Le seul argument que je peux évoquer avec le ministère de l’économie est le pouvoir d’achat. Est-ce que les médicaments sont trop chers et font que les gens ne peuvent pas se soigner ? La réponse est non. Nous sommes 30% moins chers que l’Italie, 50% moins chers que l’Allemagne. Dans ces deux pays, il y a des médicaments en grandes surfaces. Le Nurofen est à 2,90 euros en France. Il coûte entre 6 et 7 euros chez Auchan en Italie.

En France, les laboratoires n’arrêtent pas d’augmenter les prix mais nous continuons de vendre la médication officinale à des prix bas. La TVA est passée de 5,5% à 7% puis maintenant à 10%. Le ministère nous donne des leçons alors qu’il double le taux de TVA.

 

Quelles pourraient être les options pour faire baisser les prix ?

Nous demandons de l’aide à l’achat. Nous avons des groupements qui font leur job mais certaines structures de regroupement d’achat sont boycottées par les laboratoires. Pour faire une coopérative d’achat, c’est très compliqué. L’autorité de la concurrence constate qu’il y a un déséquilibre entre fabricants et acheteurs au profit des fabricants. Nous voulons de l’aide pour mieux négocier afin de pouvoir proposer des prix plus compétitifs. Le Doliprane est en prix encadré par exemple.

Seul point sur lequel je suis d’accord avec le ministère : ouvrir le numerus clausus. A quoi cela sert d’empêcher des étudiants d’entrer en seconde année quand d’autres vont se former à l’étranger et reviennent en France avec leur diplôme. Cela ne ferait pas baisser les prix mais cela permettrait une meilleure organisation de la formation des jeunes.

 

Comment entendez-vous riposter ?

Si l’on nous attaque sur le monopole, sur les règles d’installation et dernier point sur l’ouverture du capital nous n’allons pas nous laisser faire. Mais quand même, Montebourg n’est-il pas l’homme qui s’oppose à l’entrée des capitaux extérieurs ? Celui qui veut nationaliser tout le monde ? Les pharmaciens ont des capitaux propres, qui sont français. Les premiers intéressés à l’ouverture du capital seraient les grossistes répartiteurs dont les deux principaux sont à 100% amércains ! Montebourg permettrait donc aux fonds de pension américains de rentrer dans le domaine de la pharmacie.
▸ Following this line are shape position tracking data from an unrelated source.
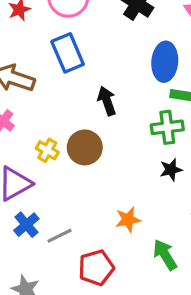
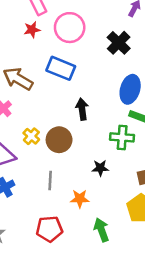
blue rectangle: (68, 53) -> (61, 68), turned -56
black star: (171, 170) -> (100, 168), moved
gray line: (60, 236) -> (50, 181), moved, turned -72

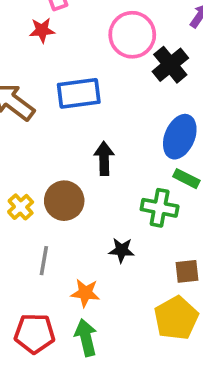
pink circle: (70, 28) -> (132, 35), moved
blue rectangle: (61, 68) -> (79, 93), turned -36
yellow cross: (31, 136) -> (21, 207), moved
green arrow: (101, 230) -> (86, 338), moved

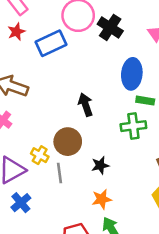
blue rectangle: (79, 93) -> (51, 43), moved
black star: (122, 250) -> (100, 165), moved
gray line: (44, 261) -> (60, 173), moved

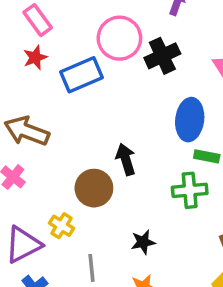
black cross: (110, 27) -> (162, 56), turned 30
brown circle: (68, 142) -> (94, 188), moved
gray line: (60, 173) -> (91, 268), moved

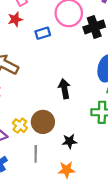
blue rectangle: (82, 75) -> (43, 33), size x0.6
brown circle: (94, 188) -> (43, 122), moved

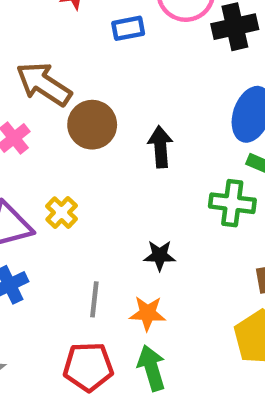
brown circle: (43, 122) -> (92, 125), moved
gray line: (36, 154) -> (94, 299), moved

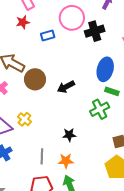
black arrow: (160, 147) -> (66, 87), turned -108
green cross: (232, 203) -> (100, 109), turned -30

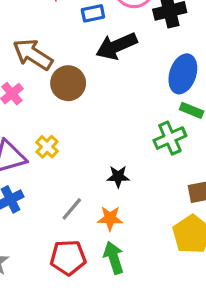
black arrow: (66, 87) -> (117, 46), moved, size x1.4
gray line: (42, 156) -> (72, 209), turned 35

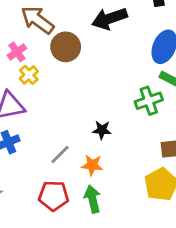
yellow cross: (47, 147) -> (29, 75), moved

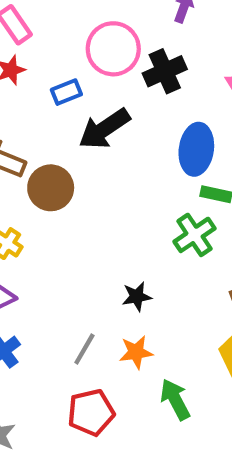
green arrow: (93, 199) -> (175, 399), moved

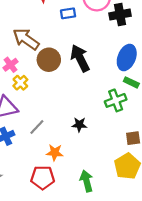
black arrow: (104, 129) -> (80, 58), moved, turned 84
gray line: (84, 349) -> (37, 127), moved
orange star: (136, 352) -> (55, 152), moved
On croit rêver ! Nous pensions qu’il serait le seul à nous défendre contre cela et c’est lui qui nous attaque.

Nous avons une réunion aujourd’hui avec les autres syndicats, les groupements, l’ordre et les étudiants. Si dans le projet de loi, Montebourg s’occupe de la santé, nous n’échapperons pas à un mouvement dur.

Nous avons un sentiment d’injustice totale. S’il y a bien une profession qui fait correctement son métier, c’est les pharmaciens. Nous faisons les génériques qui rapportent deux milliards d’économies par an. Nous nous occupons du vieillissement de la population. Nous nous investissons dans la dématérialisation pour faire gagner de l’argent à la sécu en faisant du zéro papier. Nous sommes exemplaires sur la prévention des MST, sur les grossesses non désirées. Nous sommes en tiers payant depuis très longtemps. En retour, on nous envoie dans la figure que nous sommes des nantis, des rentiers… Nous sommes exaspérés.
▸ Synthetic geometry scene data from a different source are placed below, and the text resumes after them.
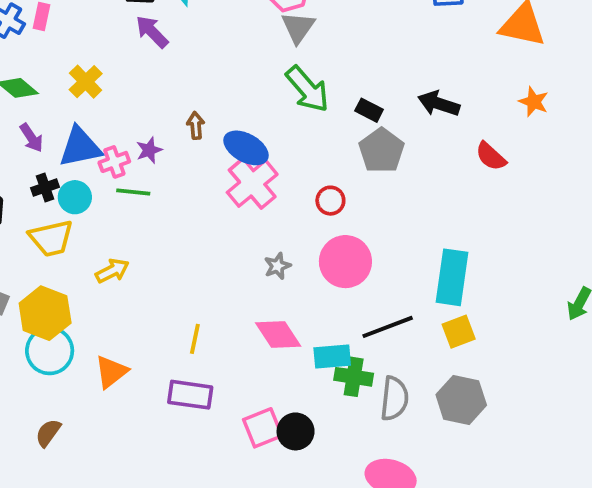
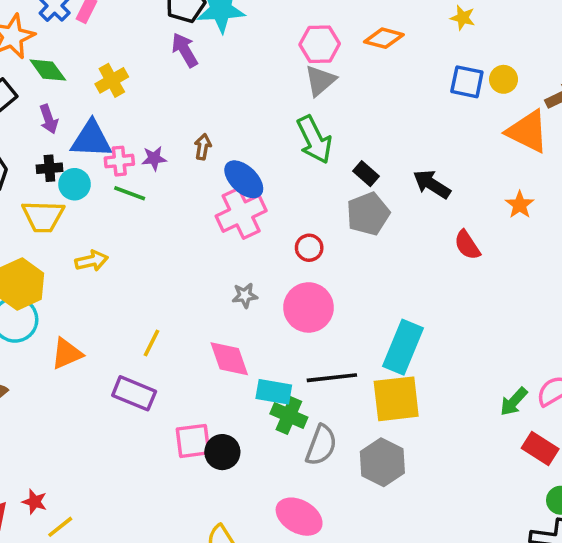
yellow square: (459, 332) -> (396, 399), size x1.6

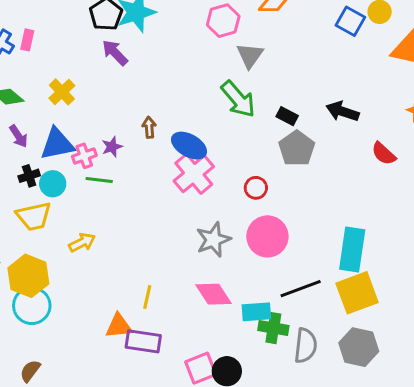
gray triangle: (320, 81) -> (250, 55), moved
blue square: (467, 82) -> (350, 21), turned 32
gray star: (245, 295) -> (213, 240), size x1.6
orange triangle: (67, 354) -> (119, 326), moved, turned 32

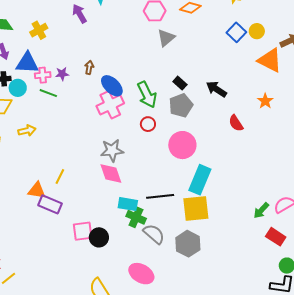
green arrow: (238, 99) -> (147, 95), moved
pink circle: (267, 236) -> (182, 145), moved
pink diamond: (214, 294) -> (111, 173), moved
gray semicircle: (306, 346) -> (154, 234), turned -70

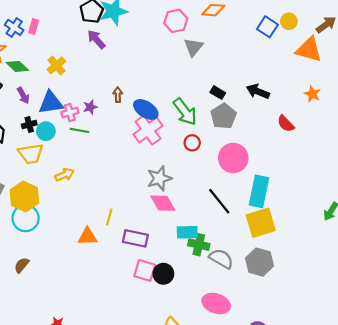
black line: (160, 196) -> (219, 201), moved, turned 68
purple rectangle: (50, 204) -> (135, 238), moved
pink square: (83, 231) -> (145, 270), turned 35

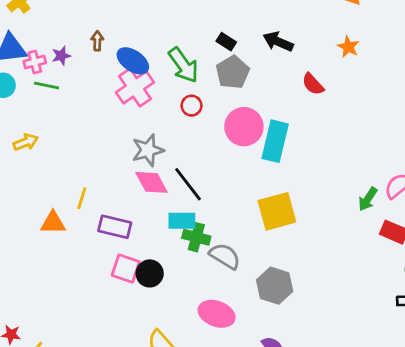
cyan rectangle: (259, 191) -> (275, 141), moved
black line: (219, 201) -> (188, 184), moved
gray hexagon: (260, 262) -> (275, 286), moved

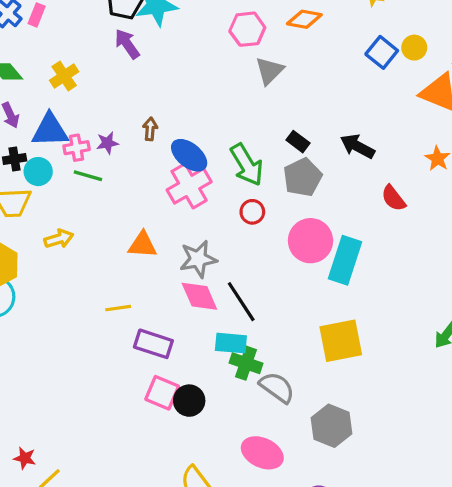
yellow line: (82, 198) -> (118, 308), turned 60
orange triangle: (53, 223) -> (142, 245), moved

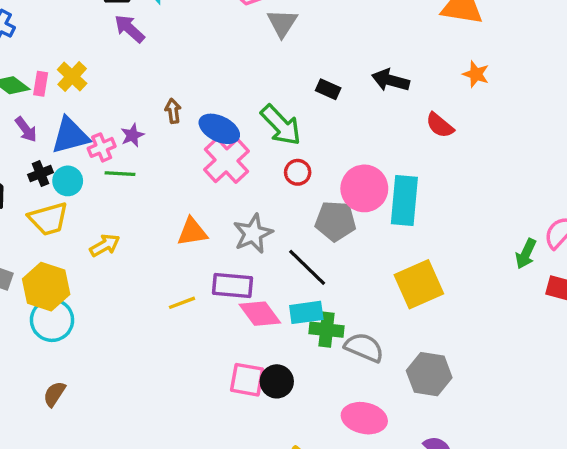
pink rectangle: (37, 15) -> (41, 84), moved
gray pentagon: (303, 177) -> (335, 221), moved, turned -30
pink diamond: (199, 296) -> (260, 314), moved
purple rectangle: (153, 344) -> (233, 285), moved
La riposte va sans doute démarrer par une grève des gardes dès début septembre suivie d’une manifestation. Puis nous n’hésiterons pas à faire au moins un jour de fermeture et s’il faut aller plus loin, nous bloquerons la chaîne d’approvisionnement en médicaments. Nous ne nous laisserons pas faire. La coupe est pleine.